They aren't that much different than commercial offerings, but we like to build our own. The tops are entirely made of screen, and they have additional ventilation on the sides. We customize them as needed to accommodate temperature probes, feeding, and substrate.


----------



## Synapze (Oct 8, 2018)

.


----------



## Mantis Lady (Oct 8, 2018)

Wow, that are nice homes for mantids.?


----------



## MantisGirl13 (Oct 8, 2018)

They are beautiful! I need to figure out a way for me to make something like that, but maybe a cheaper option using recycled materials?

- MantisGirl13


----------



## ohaple (Oct 9, 2018)

MantisGirl13 said:


> They are beautiful! I need to figure out a way for me to make something like that, but maybe a cheaper option using recycled materials?
> 
> - MantisGirl13


Something like this might be a good option. You can replace a side with mesh for ventilation, and you would have mostly the same thing. Acrylic is strange because it is cheap in bulk, but very expensive in hobbyist quantities. Some local plastics manufacturers will sell scrap acrylic for pretty cheap. Their scrap is often large enough to complete projects like this. You then glue the edges with acrylic weld or superglue and you are in business. Another place to look is thrift stores. I often see small aquariums and display cases that would work as a cool enclosure.
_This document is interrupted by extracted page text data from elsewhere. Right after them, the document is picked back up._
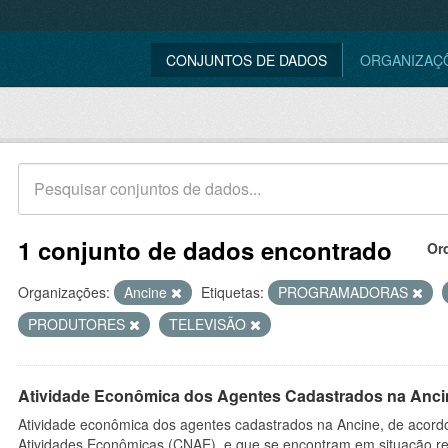
CONJUNTOS DE DADOS
ORGANIZAÇ
1 conjunto de dados encontrado
Or
Organizações:
Ancine
Etiquetas:
PROGRAMADORAS
PRODUTORES
TELEVISÃO
Atividade Econômica dos Agentes Cadastrados na Anci
Atividade econômica dos agentes cadastrados na Ancine, de acordo
Atividades Econômicas (CNAE), e que se encontram em situação re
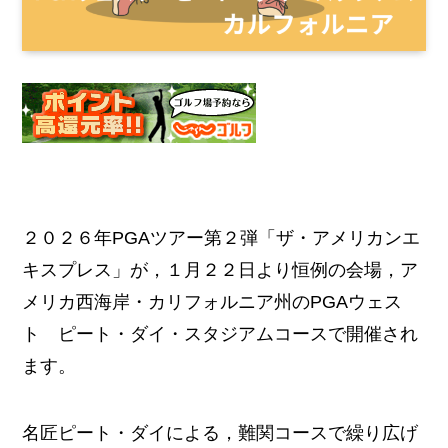
２０２６年PGAツアー第２弾「ザ・アメリカンエ
キスプレス」が，１月２２日より恒例の会場，ア
メリカ西海岸・カリフォルニア州のPGAウェス
ト ピート・ダイ・スタジアムコースで開催され
ます。
名匠ピート・ダイによる，難関コースで繰り広げ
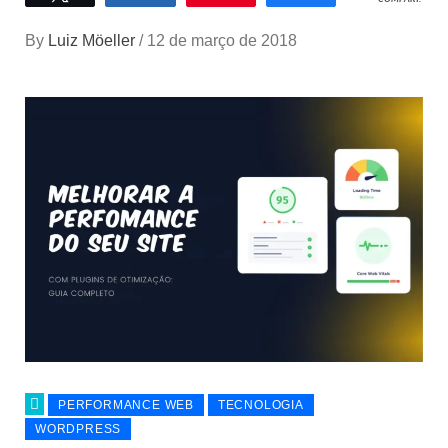
By
Luiz Möeller
/
12 de março de 2018
PERFORMANCE WEB
TECNOLOGIA
WORDPRESS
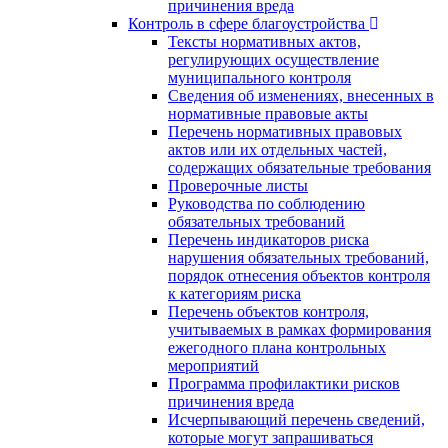
причинения вреда
Контроль в сфере благоустройства
Тексты нормативных актов,
регулирующих осуществление
муниципального контроля
Сведения об изменениях, внесенных в
нормативные правовые акты
Перечень нормативных правовых
актов или их отдельных частей,
содержащих обязательные требования
Проверочные листы
Руководства по соблюдению
обязательных требований
Перечень индикаторов риска
нарушения обязательных требований,
порядок отнесения объектов контроля
к категориям риска
Перечень объектов контроля,
учитываемых в рамках формирования
ежегодного плана контрольных
мероприятий
Программа профилактики рисков
причинения вреда
Исчерпывающий перечень сведений,
которые могут запрашиваться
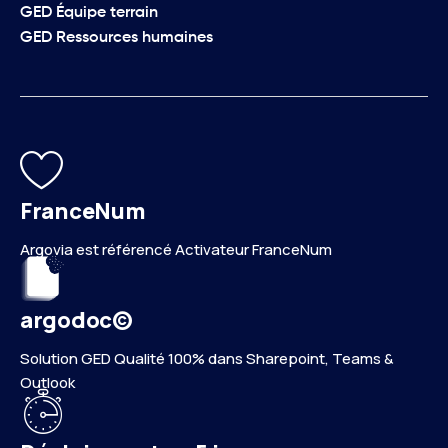
GED Équipe terrain
GED Ressources humaines
FranceNum
Argovia est référencé Activateur FranceNum
argodoc©
Solution GED Qualité 100% dans Sharepoint, Teams &
Outlook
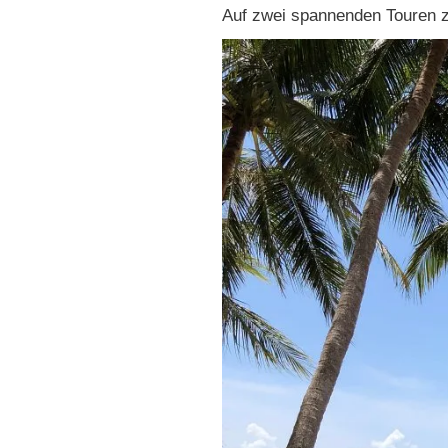
Auf zwei spannenden Touren z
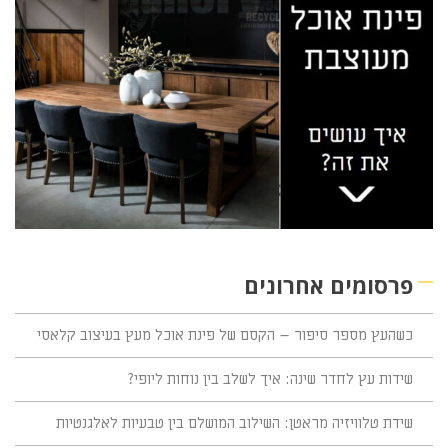
פרסומים אחרונים
כשהעץ מספר סיפור – הקסם של פינת אוכל מעץ בעיצוב קלאסי
שידות עץ לחדר שינה: איך לשלב בין נוחות ליופי?
שידת טלוויזיה מראטן: השילוב המושלם בין טבעיות לאלגנטיות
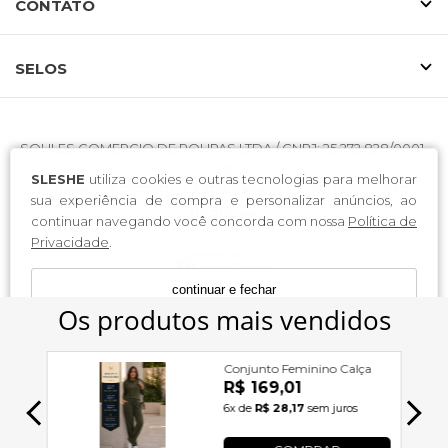
CONTATO
SELOS
SOULES COMERCIO DE ROUPAS LTDA / CNPJ: 25.272.828/0001-
20
SLESHE
utiliza cookies e outras tecnologias para melhorar
Endereço: R PERPETUA FARIAS KHNIS 77 - ITAJAÍ/SC - CEP
sua experiência de compra e personalizar anúncios, ao
88.318-522
continuar navegando você concorda com nossa
Política de
Privacidade
.
continuar e fechar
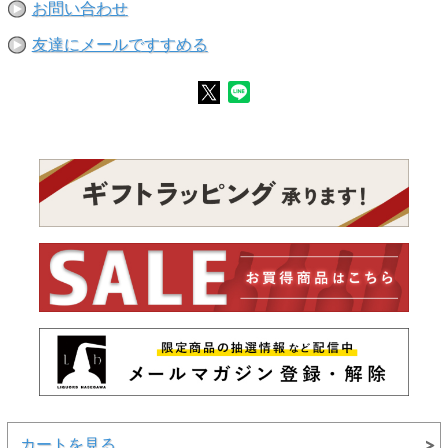
お問い合わせ
友達にメールですすめる
カートを見る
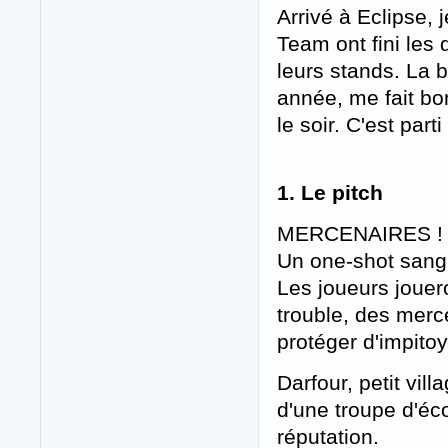
Arrivé à Eclipse, 
Team ont fini les
leurs stands. La 
année, me fait bo
le soir. C'est parti 
1. Le pitch
MERCENAIRES !
Un one-shot sangl
Les joueurs jouer
trouble, des merc
protéger d'impitoy
Darfour, petit vi
d'une troupe d'éco
réputation.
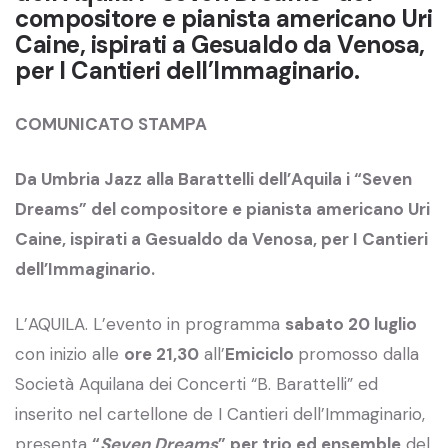
compositore e pianista americano Uri
Caine, ispirati a Gesualdo da Venosa,
per I Cantieri dell’Immaginario.
COMUNICATO STAMPA
Da Umbria Jazz alla Barattelli dell’Aquila i “Seven
Dreams” del compositore e pianista americano Uri
Caine, ispirati a Gesualdo da Venosa, per I Cantieri
dell’Immaginario.
L’AQUILA. L’evento in programma
sabato 20 luglio
con inizio alle
ore 21,30
all’
Emiciclo
promosso dalla
Società Aquilana dei Concerti “B. Barattelli” ed
inserito nel cartellone de I Cantieri dell’Immaginario,
presenta
“
Seven Dreams
” per trio ed ensemble
del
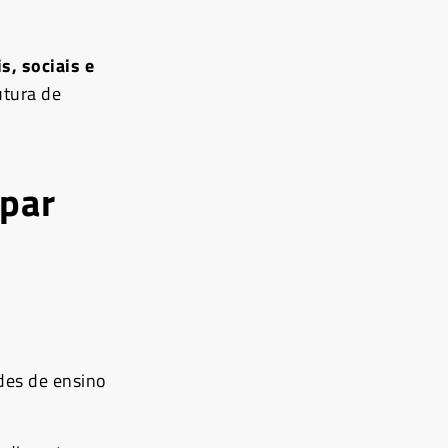
s, sociais e
utura de
ipar
des de ensino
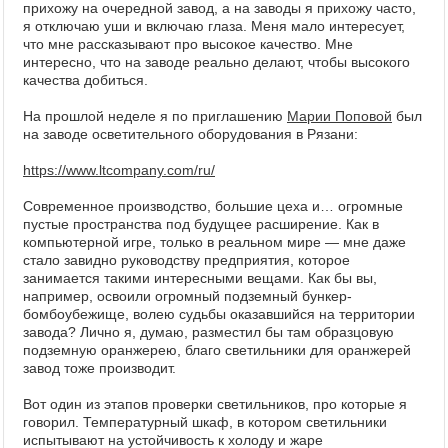
прихожу на очередной завод, а на заводы я прихожу часто,
я отключаю уши и включаю глаза. Меня мало интересует,
что мне рассказывают про высокое качество. Мне
интересно, что на заводе реально делают, чтобы высокого
качества добиться.
На прошлой неделе я по приглашению
Марии Поповой
был
на заводе осветительного оборудования в Рязани:
https://www.ltcompany.com/ru/
Современное производство, большие цеха и… огромные
пустые пространства под будущее расширение. Как в
компьютерной игре, только в реальном мире — мне даже
стало завидно руководству предприятия, которое
занимается такими интересными вещами. Как бы вы,
например, освоили огромный подземный бункер-
бомбоубежище, волею судьбы оказавшийся на территории
завода? Лично я, думаю, разместил бы там образцовую
подземную оранжерею, благо светильники для оранжерей
завод тоже производит.
Вот один из этапов проверки светильников, про которые я
говорил. Температурный шкаф, в котором светильники
испытывают на устойчивость к холоду и жаре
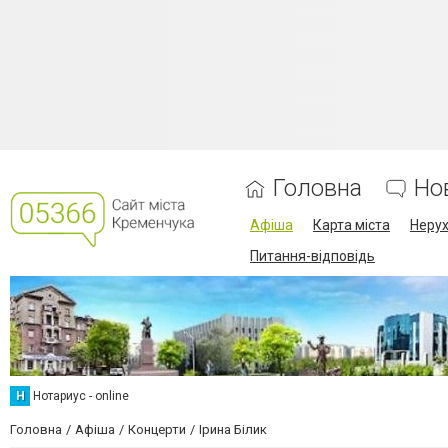
Головна
Но
Афіша
Карта міста
Нерух
Питання-відповідь
Н
Нотариус - online
Головна
Афіша
Концерти
Ірина Білик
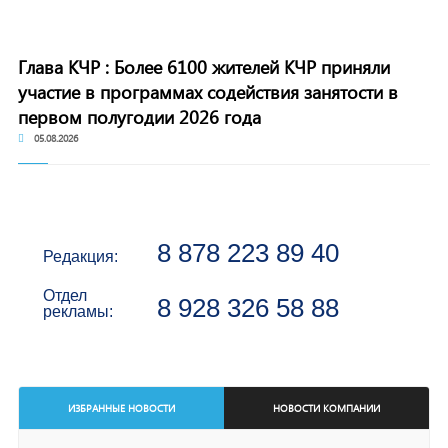
Глава КЧР : Более 6100 жителей КЧР приняли
участие в программах содействия занятости в
первом полугодии 2026 года
05.08.2026
8 878 223 89 40
Редакция:
Отдел
8 928 326 58 88
рекламы:
ИЗБРАННЫЕ НОВОСТИ
НОВОСТИ КОМПАНИИ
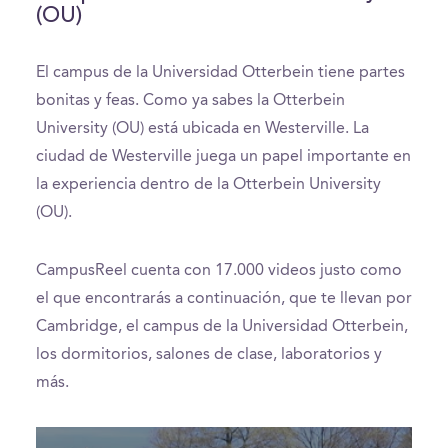
(OU)
El campus de la Universidad Otterbein tiene partes
bonitas y feas. Como ya sabes la Otterbein
University (OU) está ubicada en Westerville. La
ciudad de Westerville juega un papel importante en
la experiencia dentro de la Otterbein University
(OU).
CampusReel cuenta con 17.000 videos justo como
el que encontrarás a continuación, que te llevan por
Cambridge, el campus de la Universidad Otterbein,
los dormitorios, salones de clase, laboratorios y
más.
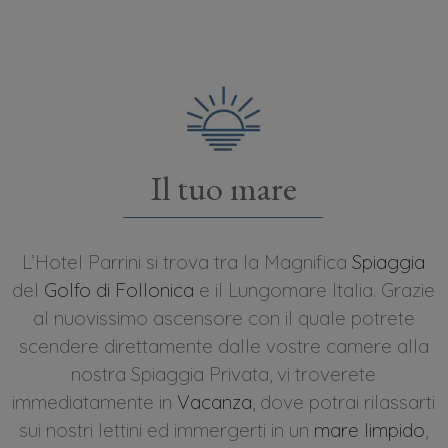
Il tuo mare
L’Hotel Parrini si trova tra la Magnifica
Spiaggia
del
Golfo di Follonica
e il Lungomare Italia. Grazie
al nuovissimo ascensore con il quale potrete
scendere direttamente dalle vostre camere alla
nostra Spiaggia Privata, vi troverete
immediatamente in
Vacanza
, dove potrai rilassarti
sui nostri lettini ed immergerti in un
mare limpido
,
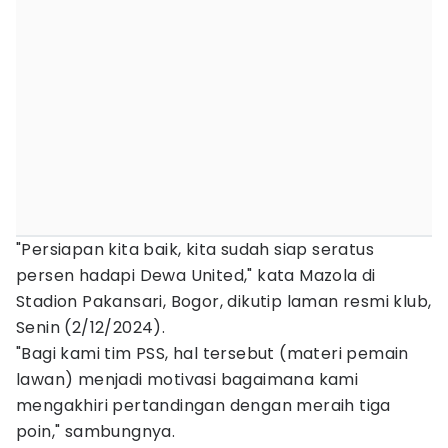
"Persiapan kita baik, kita sudah siap seratus
persen hadapi Dewa United," kata Mazola di
Stadion Pakansari, Bogor, dikutip laman resmi klub,
Senin (2/12/2024).
"Bagi kami tim PSS, hal tersebut (materi pemain
lawan) menjadi motivasi bagaimana kami
mengakhiri pertandingan dengan meraih tiga
poin," sambungnya.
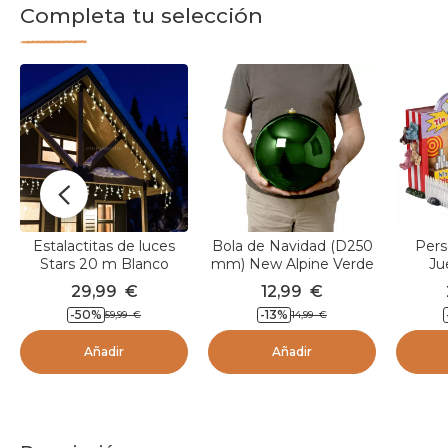
Completa tu selección
Estalactitas de luces
Bola de Navidad (D250
Pers
Stars 20 m Blanco
mm) New Alpine Verde
Ju
cálido 490 LED CB
29,99
€
12,99
€
-50
%
-13
%
59,99
€
14,99
€
Añadir
Añadir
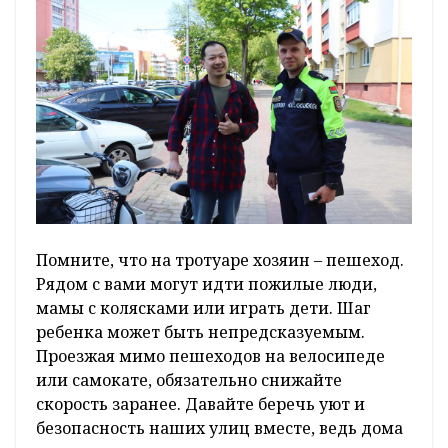
Помните, что на тротуаре хозяин – пешеход.
Рядом с вами могут идти пожилые люди,
мамы с колясками или играть дети. Шаг
ребенка может быть непредсказуемым.
Проезжая мимо пешеходов на велосипеде
или самокате, обязательно снижайте
скорость заранее. Давайте беречь уют и
безопасность наших улиц вместе, ведь дома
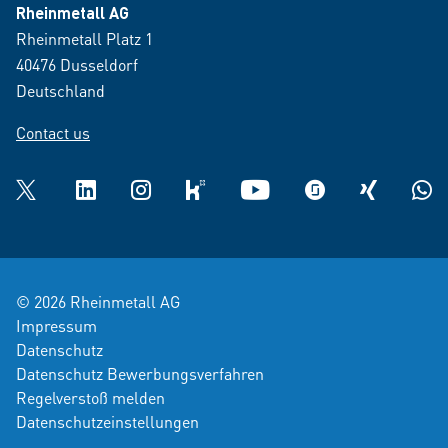
Rheinmetall AG
Rheinmetall Platz 1
40476 Dusseldorf
Deutschland
Contact us
Twitter
LinkedIn
Instagram
kununu
YouTube
glassdoor
XING
What
© 2026 Rheinmetall AG
Impressum
Datenschutz
Datenschutz Bewerbungsverfahren
Regelverstoß melden
Datenschutzeinstellungen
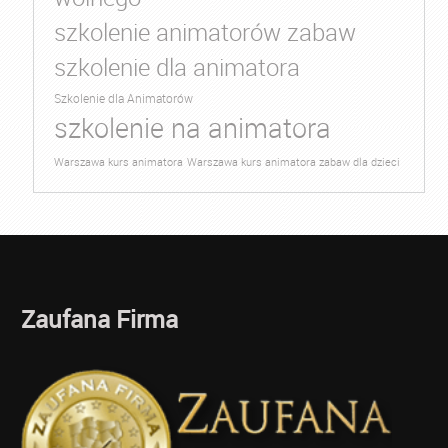
szkolenie animatorów zabaw
szkolenie dla animatora
Szkolenie dla Animatorów
szkolenie na animatora
Warszawa kurs animatora
Warszawa kurs animatora zabaw dla dzieci
Zaufana Firma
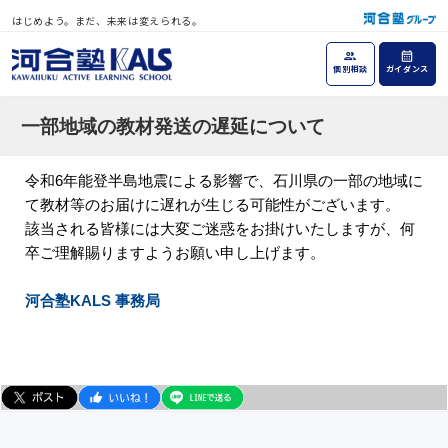
はじめよう。まだ、未来は変えられる。
個別相談
ガイダンス
一部地域の教材発送の遅延について
令和6年能登半島地震による影響で、石川県の一部の地域に
て教材等のお届けに遅れが生じる可能性がございます。
該当される皆様には大変ご迷惑をお掛けいたしますが、何
卒ご理解賜りますようお願い申し上げます。
河合塾KALS 事務局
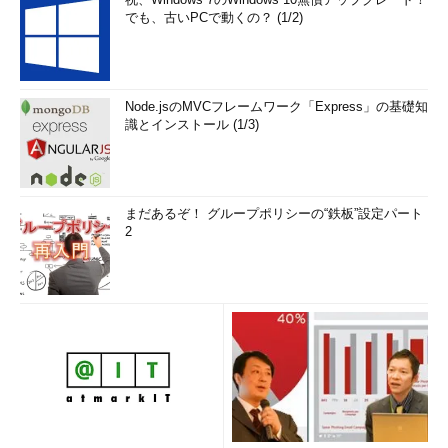
でも、古いPCで動くの？ (1/2)
新しいアプリケーションをインストールすると、自動的にスタ
ート画面にもアイコンが追加されるが、すでにインストール済み
のアプリケーションや、メモ帳や電卓のようなデフォルトで
Windows OSに含まれているアプリケーションなどは手動で登録
Node.jsのMVCフレームワーク「Express」の基礎知
する必要がある。Windows 8 CP版では、「すべてのアプリ」と
識とインストール (1/3)
いうメニューからシステムにインストール済みのアプリケーショ
ン・アイコンがすべて表示できるので、ここから必要なものだけ
を選んでスタート画面に登録したり、デスクトップのタスク・バ
ーに登録したりできる。
まだあるぞ！ グループポリシーの“鉄板”設定パート
2
「すべてのアプリ」を表示させるには、スタート画面上で、ア
イコンが何もないところを右クリックする。すると画面下部に
「すべてのアプリ」アイコンが表示されるので、これを右クリッ
クする。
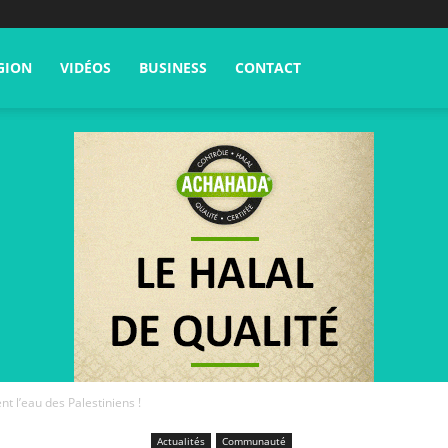
GION
VIDÉOS
BUSINESS
CONTACT
nt l’eau des Palestiniens !
Actualités
Communauté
https://www.ebay.com/itm/US-12-Big-Acrylic-Plastic-Display-Box-Perspex-Showcase-Self-Assembly-Dustproof/172201312980?hash=item2817ff82d4:rk:1f:0


----------



## PowerHobo (Oct 9, 2018)

I don't have any pictures of it, and I haven't actually used them yet, but I've gathered a few of those big containers of bargain cheese balls you can get at the grocery store. They're super cheap, and if you've got kids the container will be empty in no time (whether you like it or not). I poked a bunch of holes in the lid (it's super dry where I live, so small holes is better for me than cutting the entire middle out) and a few in the side, and hot glued some fiberglass window screen into the lid, as well as a strip up the side as a ladder. Then, coconut fiber in the bottom with a fake plant as furniture.


----------



## MantisGirl13 (Oct 9, 2018)

@ohaple Thanks! I don't have a ton of spare time, but maybe I will try something like that someday!

- MantisGirl13


----------



## Nicole (Oct 10, 2018)

Not a great picture, but here is what I use for my female orchids


----------



## MantisGirl13 (Oct 11, 2018)

Beautiful setup!

- MantisGirl13


----------



## Mantis Lady (Oct 11, 2018)

That one looks nice too


----------